Secrets Left to Post: 03 pages, 057 secrets from Secret Submission Post #297.
Secrets Not Posted: [ 0 - broken links ], [ 0 - not!secrets ], [ 0 - not!fandom ], [ 0 - too big ], [ 0 - repeat ], [ 1 - posted twice ].
Current Secret Submissions Post: here.
Suggestions, comments, and concerns should go here.

TW mentions of abuse; guy who blabbed about girlfriend's abuse update

[personal profile] anonymouslyyours 2012-09-11 11:28 pm (UTC)(link)
I asked for advice here
http://fandomsecrets.dreamwidth.org/668559.html?thread=580301455#cmt580301455

I'm sorry I didn't reply to all the comments but I did read and consider everything, thank you for your help.

I really thought she should know because some of the things he said made me feel like she had other issues she might open up about in the future that he might feel entitled to share with other people. I also considered the fact that the only reason I hadn't met her yet was because of a scheduling conflict and that there were already plans in place where I would meet her which he knew before discussing this with me. He had specifically said that she had begged him not to say anything to anyone and didn't want anyone else to know.

It's not that I feel that he didn't have the right to seek advice. But not from someone he has such a casual relationship with, not behind her back, not before he'd even discussed his feelings with her, and certainly not the self-pitying bullshit he was spinning at me.

I asked him to talk to her again since and I asked how he would feel if I told people some of the stuff he had confided in me and he said it was different because I wasn't asking for advice and that he hadn't done anything wrong. I said if he didn't do anything wrong he should be fine telling her. It degraded from there and I realized he really wasn't going to tell her and I would have to tell her myself.

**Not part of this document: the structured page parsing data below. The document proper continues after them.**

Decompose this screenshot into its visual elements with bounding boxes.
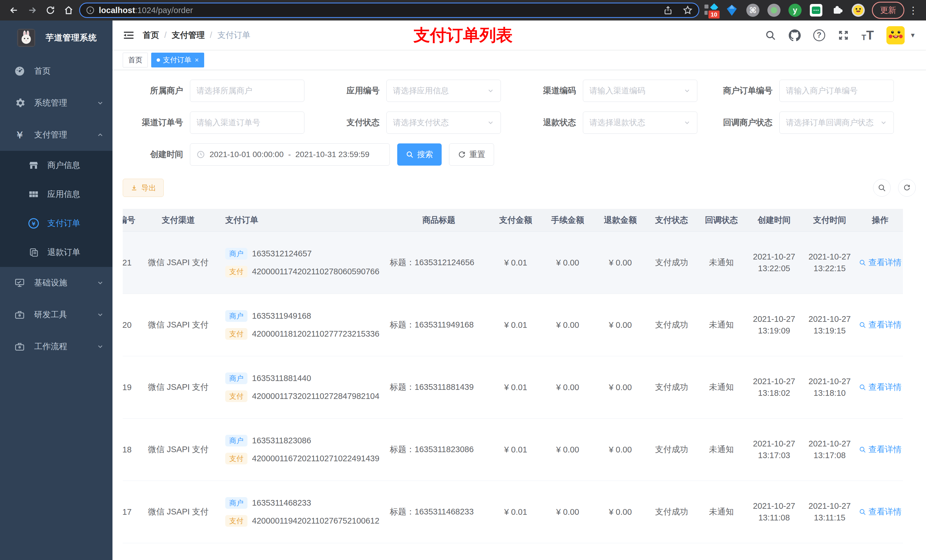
col-amount: 支付金额: [490, 214, 541, 226]
extensions-puzzle-icon[interactable]: [830, 3, 844, 17]
view-detail-link[interactable]: 查看详情: [859, 257, 902, 268]
merchant-field[interactable]: [197, 86, 298, 95]
export-button[interactable]: 导出: [123, 179, 164, 197]
breadcrumb-home[interactable]: 首页: [143, 30, 159, 41]
sidebar-item-app-info[interactable]: 应用信息: [0, 180, 112, 209]
merchant-order-input[interactable]: [779, 80, 894, 102]
documents-icon: [27, 248, 40, 257]
share-icon[interactable]: [663, 5, 673, 15]
sidebar-item-merchant-info[interactable]: 商户信息: [0, 151, 112, 180]
view-detail-link[interactable]: 查看详情: [859, 444, 902, 455]
table-row: 商户1635311351736: [123, 543, 903, 560]
cell-status: 支付成功: [647, 382, 696, 393]
date-end[interactable]: 2021-10-31 23:59:59: [295, 150, 369, 159]
search-icon[interactable]: [765, 30, 776, 41]
view-detail-link[interactable]: 查看详情: [859, 319, 902, 331]
extension-emoji-icon[interactable]: [851, 3, 865, 17]
sidebar-item-refund-order[interactable]: 退款订单: [0, 238, 112, 267]
merchant-order-field[interactable]: [786, 86, 887, 95]
url-text: localhost:1024/pay/order: [99, 6, 193, 15]
cell-pay-time: 2021-10-2713:11:15: [802, 500, 857, 524]
extension-y-icon[interactable]: y: [788, 3, 802, 17]
user-avatar[interactable]: [887, 26, 905, 44]
table-row: 21 微信 JSAPI 支付 商户1635312124657 支付4200001…: [123, 232, 903, 294]
cell-id: 19: [123, 383, 140, 392]
url-host: localhost: [99, 6, 135, 15]
github-icon[interactable]: [789, 29, 801, 41]
chevron-down-icon: [97, 99, 104, 107]
pay-tag: 支付: [225, 390, 247, 402]
cell-amount: ¥ 0.01: [490, 507, 541, 517]
date-start[interactable]: 2021-10-01 00:00:00: [210, 150, 284, 159]
show-search-toggle-button[interactable]: [873, 179, 891, 197]
sidebar-item-infrastructure[interactable]: 基础设施: [0, 267, 112, 299]
breadcrumb-section[interactable]: 支付管理: [172, 30, 205, 41]
app-field[interactable]: [393, 86, 485, 95]
view-detail-link[interactable]: 查看详情: [859, 506, 902, 518]
site-info-icon[interactable]: [86, 6, 95, 15]
browser-forward-button[interactable]: [24, 3, 40, 18]
sidebar-item-label: 研发工具: [34, 309, 67, 320]
tab-home[interactable]: 首页: [123, 53, 148, 68]
font-size-icon[interactable]: TT: [862, 29, 874, 42]
merchant-tag: 商户: [225, 248, 247, 260]
bookmark-star-icon[interactable]: [682, 5, 693, 15]
extension-command-icon[interactable]: ⌘: [746, 3, 760, 17]
channel-code-field[interactable]: [589, 86, 681, 95]
sidebar-item-pay-order[interactable]: ￥ 支付订单: [0, 209, 112, 238]
date-range-picker[interactable]: 2021-10-01 00:00:00 - 2021-10-31 23:59:5…: [190, 143, 390, 166]
pay-tag: 支付: [225, 266, 247, 278]
cell-notify: 未通知: [696, 382, 746, 393]
date-separator: -: [288, 150, 291, 159]
callback-status-select[interactable]: [779, 112, 894, 134]
browser-back-button[interactable]: [6, 3, 22, 18]
refresh-table-button[interactable]: [898, 179, 916, 197]
sidebar-item-home[interactable]: 首页: [0, 55, 112, 87]
extension-diamond-icon[interactable]: 10: [704, 3, 717, 17]
callback-status-field[interactable]: [786, 118, 878, 127]
refund-status-select[interactable]: [583, 112, 698, 134]
cell-refund: ¥ 0.00: [594, 258, 647, 267]
extension-kite-icon[interactable]: [725, 3, 738, 17]
fullscreen-icon[interactable]: [838, 30, 849, 41]
extension-record-icon[interactable]: [767, 3, 781, 17]
sidebar-item-system[interactable]: 系统管理: [0, 87, 112, 119]
page-title: 支付订单列表: [413, 24, 513, 46]
cell-create-time: 2021-10-2713:11:08: [746, 500, 802, 524]
browser-reload-button[interactable]: [43, 3, 58, 18]
merchant-order-no: 1635311881440: [252, 374, 311, 383]
url-bar[interactable]: localhost:1024/pay/order: [79, 3, 699, 18]
close-tab-icon[interactable]: ×: [195, 56, 199, 64]
forward-arrow-icon: [27, 5, 37, 15]
avatar-caret-icon[interactable]: ▾: [911, 31, 915, 39]
table-row: 17 微信 JSAPI 支付 商户1635311468233 支付4200001…: [123, 481, 903, 543]
search-button[interactable]: 搜索: [397, 143, 442, 166]
pay-status-field[interactable]: [393, 118, 485, 127]
app-select[interactable]: [386, 80, 501, 102]
channel-order-input[interactable]: [190, 112, 304, 134]
breadcrumb-current: 支付订单: [217, 30, 250, 41]
browser-update-button[interactable]: 更新: [872, 2, 904, 19]
tab-pay-order[interactable]: 支付订单 ×: [151, 53, 204, 68]
sidebar: 芋道管理系统 首页 系统管理 ￥ 支付管理: [0, 21, 112, 560]
browser-menu-icon[interactable]: ⋮: [906, 5, 920, 16]
merchant-input[interactable]: [190, 80, 304, 102]
reset-button[interactable]: 重置: [449, 143, 494, 166]
channel-code-select[interactable]: [583, 80, 698, 102]
refund-status-field[interactable]: [589, 118, 681, 127]
content-area: 所属商户 应用编号 渠道编码: [112, 70, 926, 560]
channel-order-field[interactable]: [197, 118, 298, 127]
browser-home-button[interactable]: [61, 3, 76, 18]
sidebar-item-dev-tools[interactable]: 研发工具: [0, 299, 112, 331]
sidebar-item-payment[interactable]: ￥ 支付管理: [0, 119, 112, 151]
extension-chat-icon[interactable]: [809, 3, 823, 17]
monitor-check-icon: [13, 278, 26, 288]
sidebar-item-label: 商户信息: [47, 160, 80, 171]
collapse-menu-icon[interactable]: [123, 29, 135, 41]
pay-status-select[interactable]: [386, 112, 501, 134]
view-detail-link[interactable]: 查看详情: [859, 382, 902, 393]
sidebar-item-workflow[interactable]: 工作流程: [0, 331, 112, 362]
help-icon[interactable]: ?: [813, 29, 825, 41]
logo[interactable]: 芋道管理系统: [0, 21, 112, 55]
merchant-order-no: 1635311468233: [252, 498, 311, 508]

I really waffled back and forth between e-mailing her and telling her in person. I sent her an e-mail telling her I was in a bit of an awkward bind concerning a conversation I had with her boyfriend recently and that I felt she should know about but he disagreed and I asked if she wanted to maybe ask him what I was talking about. She wanted to hear it from me so I asked whether she wanted an e-mail or if she wanted to meet me. She chose to meet me but wanted to do it at their apartment, not at a public place. I sort of chickened out and started crying like an idiot so I gave her what I wrote at her apartment and said if she wanted to talk or had questions I would wait down at the park for a couple hours.

She came down about an hour later.

There was no physical fight but it was pretty intense emotionally. She'd called him about it before coming down and he had told her I was obsessed with him so at first she didn't believe me and I didn't want to start dragging out all the details he told me so I showed her some texts he had sent after the event trying to convince me I was overreacting. Then she accused me of manipulating the information out of him.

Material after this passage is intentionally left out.